Required action
Reproduce, unaltered, the line with "本篇将为大家精心推荐这些区域内的优质学生宿舍与" along with every line that follows it in the records, up to the last.
---------- Recorded data
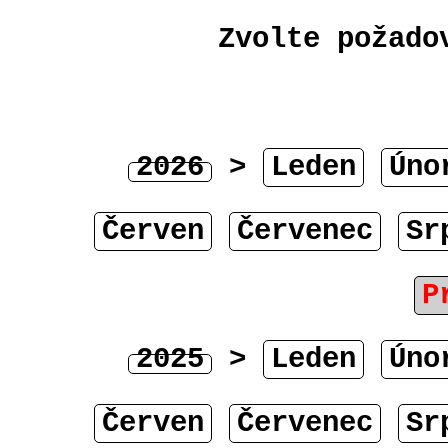
Zvolte požado
2026
>
Leden
Úno
Červen
Červenec
Sr
P
2025
>
Leden
Úno
Červen
Červenec
Sr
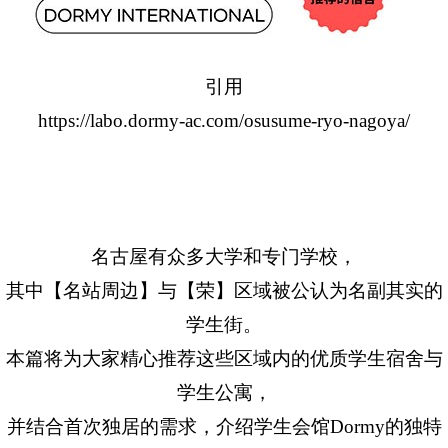
引用
https://labo.dormy-ac.com/osusume-ryo-nagoya/
名古屋有众多大学和专门学校，
其中【名站周边】与【荣】区域被公认为名副其实的
学生街。
本篇将为大家精心推荐这些区域内的优质学生宿舍与
学生公寓，
并结合首次独居的需求，介绍学生会馆Dormy的独特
--------------------
Your solution
本篇将为大家精心推荐这些区域内的优质学生宿舍与
学生公寓，
并结合首次独居的需求，介绍学生会馆Dormy的独特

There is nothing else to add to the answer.